**Exercise goal**: Retype all of the listing exactly, passing over any picture you find.

**Material for this exercise**:
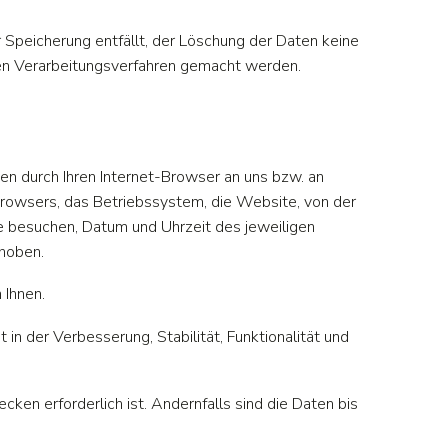
 Speicherung entfällt, der Löschung der Daten keine
en Verarbeitungsverfahren gemacht werden.
en durch Ihren Internet-Browser an uns bzw. an
browsers, das Betriebssystem, die Website, von der
Sie besuchen, Datum und Uhrzeit des jeweiligen
rhoben.
 Ihnen.
in der Verbesserung, Stabilität, Funktionalität und
n erforderlich ist. Andernfalls sind die Daten bis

**Exercise response**:
 Speicherung entfällt, der Löschung der Daten keine
en Verarbeitungsverfahren gemacht werden.
en durch Ihren Internet-Browser an uns bzw. an
browsers, das Betriebssystem, die Website, von der
Sie besuchen, Datum und Uhrzeit des jeweiligen
rhoben.
 Ihnen.
in der Verbesserung, Stabilität, Funktionalität und
n erforderlich ist. Andernfalls sind die Daten bis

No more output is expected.